▶ _Task requirements_
Copy out, from the data, each line containing the string "code".
===== Provided material =====
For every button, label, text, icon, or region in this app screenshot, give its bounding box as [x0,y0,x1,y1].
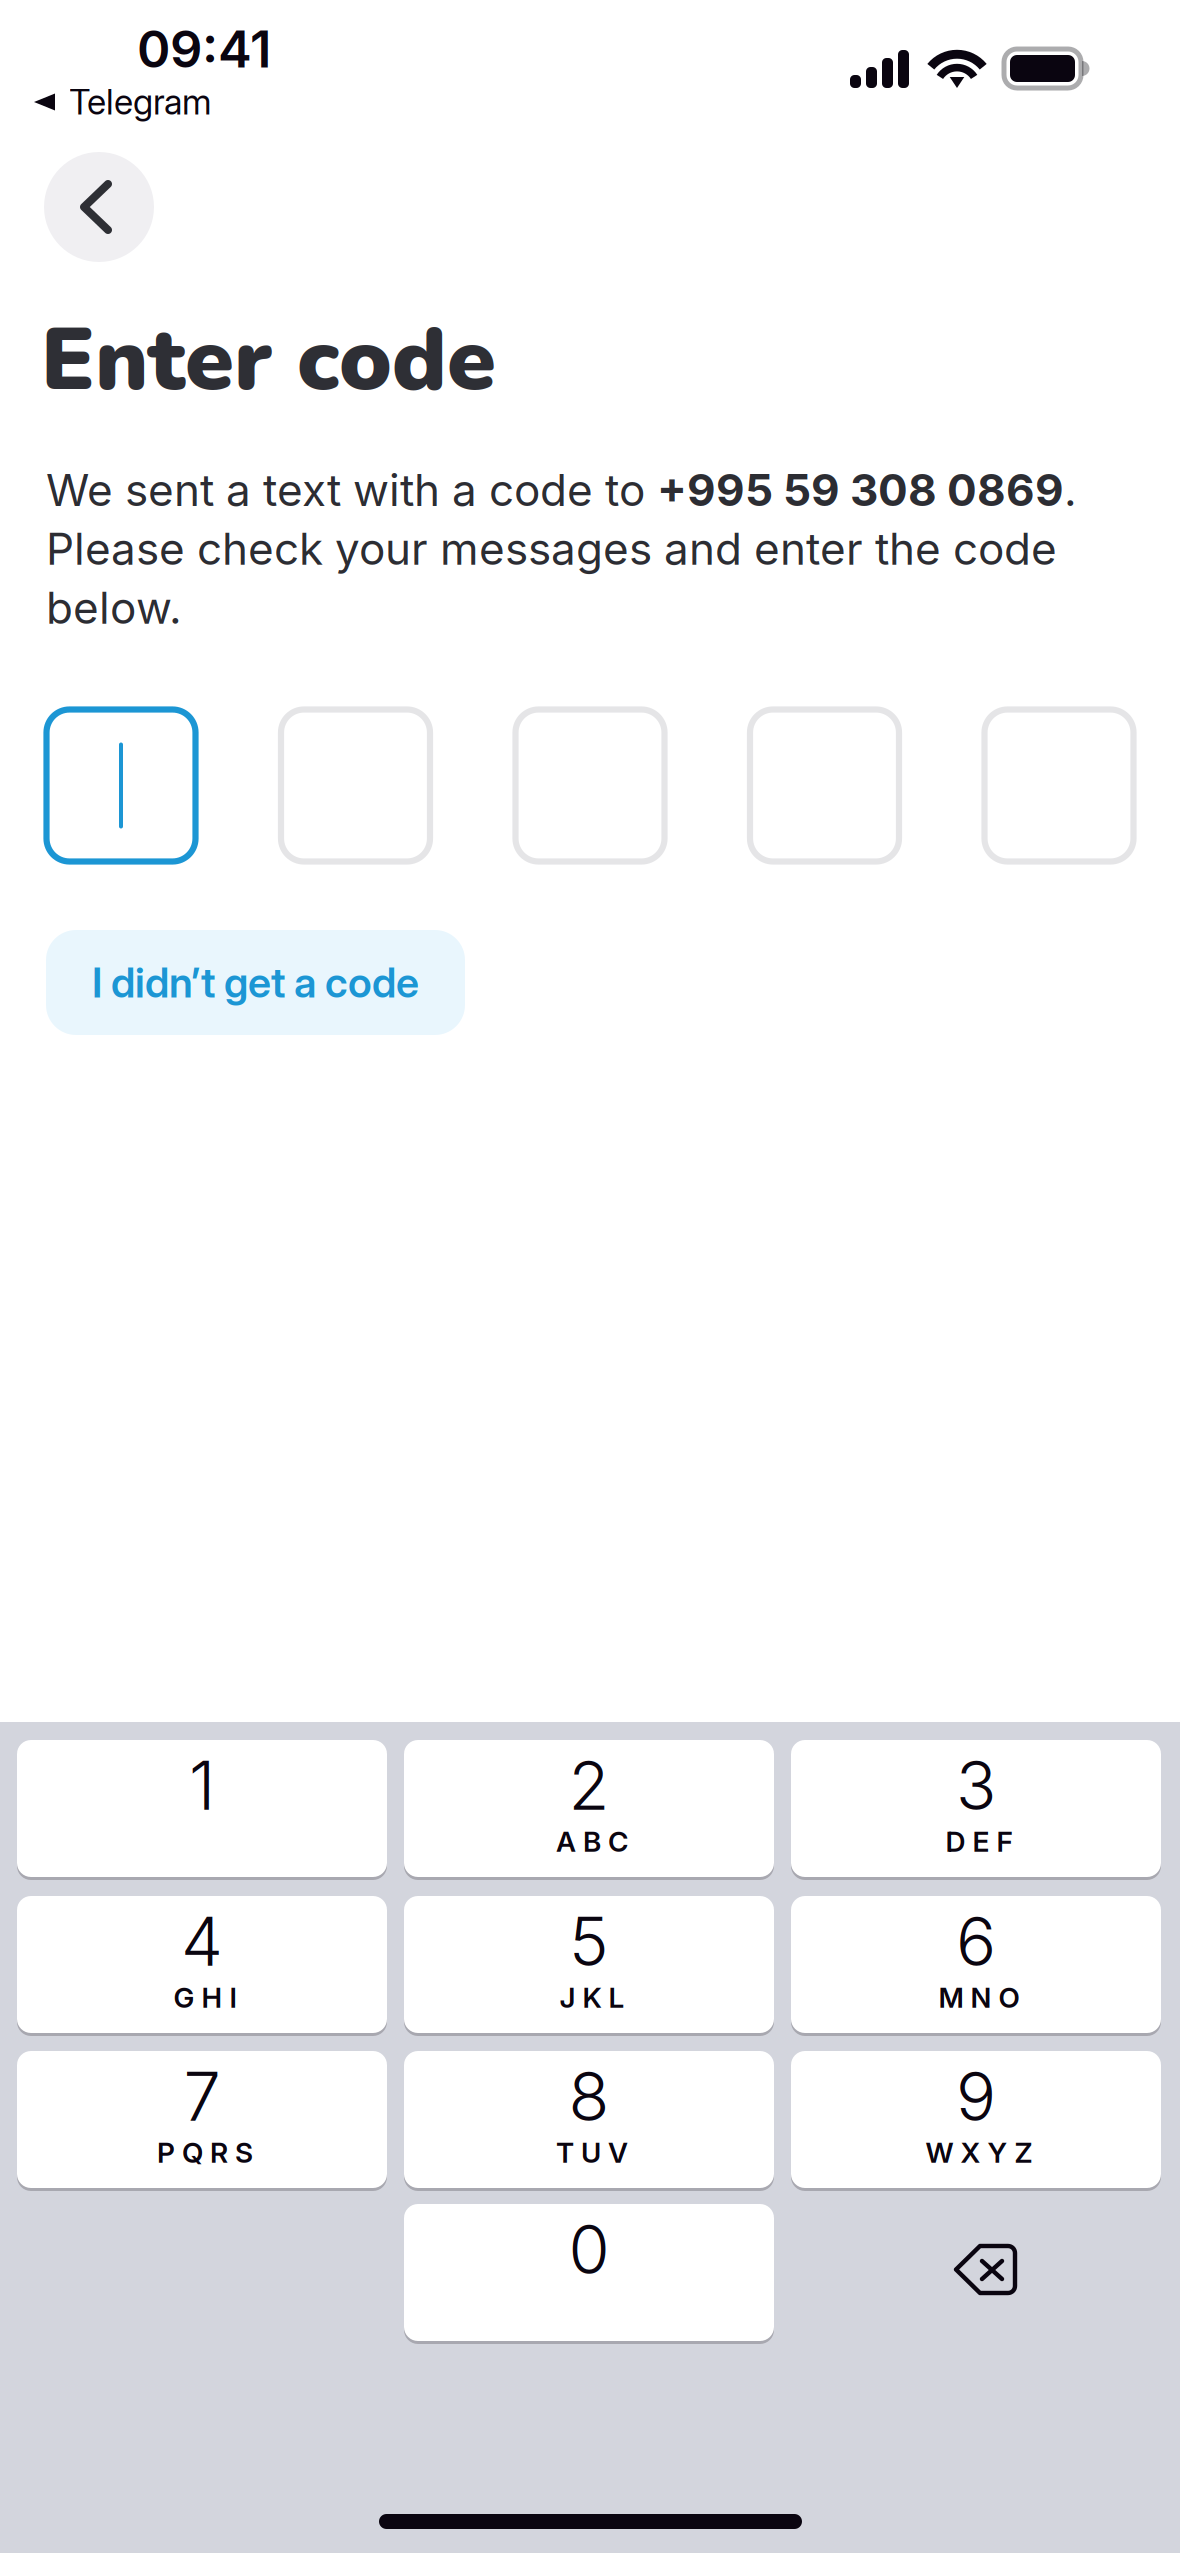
staticText: M N O [938,1981,1020,2014]
button[interactable]: 9 [791,2049,1161,2190]
button[interactable]: 1 [17,1738,387,1879]
staticText: I didn’t get a code [92,958,419,1008]
staticText: A B C [556,1825,628,1858]
button[interactable]: 8 [404,2049,774,2190]
button[interactable]: 3 [791,1738,1161,1879]
staticText: W X Y Z [926,2136,1032,2170]
button[interactable]: Delete [791,2202,1161,2343]
staticText: 9 [956,2056,996,2137]
button[interactable]: Verification code [46,710,1134,862]
staticText: J K L [560,1981,624,2014]
button[interactable]: Back [44,152,154,262]
staticText: 09:41 [137,18,271,80]
staticText: 3 [956,1745,996,1826]
staticText: Telegram [69,81,212,123]
staticText: 8 [568,2056,610,2137]
staticText: Enter code [41,300,496,420]
button[interactable]: 7 [17,2049,387,2190]
button[interactable]: 5 [404,1894,774,2035]
staticText: T U V [556,2136,628,2170]
button[interactable]: I didn’t get a code [46,930,465,1035]
staticText: 6 [956,1901,996,1982]
staticText: 7 [184,2056,220,2137]
button[interactable]: 6 [791,1894,1161,2035]
staticText: 4 [181,1901,223,1982]
staticText: 5 [569,1901,609,1982]
staticText: We sent a text with a code to +995 59 30… [46,464,1077,634]
button[interactable]: 2 [404,1738,774,1879]
staticText: D E F [946,1825,1012,1858]
staticText: P Q R S [157,2136,253,2170]
button[interactable]: Telegram [34,80,244,124]
staticText: 2 [568,1745,610,1826]
staticText: G H I [174,1981,236,2014]
staticText: 0 [568,2209,610,2290]
button[interactable]: 4 [17,1894,387,2035]
staticText: 1 [189,1745,215,1826]
button[interactable]: 0 [404,2202,774,2343]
=====
▶ _Finished task_
staticText: I didn’t get a code [92,958,419,1008]
button[interactable]: Verification code [46,710,1134,862]
staticText: Enter code [41,300,496,420]
button[interactable]: I didn’t get a code [46,930,465,1035]
staticText: We sent a text with a code to +995 59 30… [46,464,1077,634]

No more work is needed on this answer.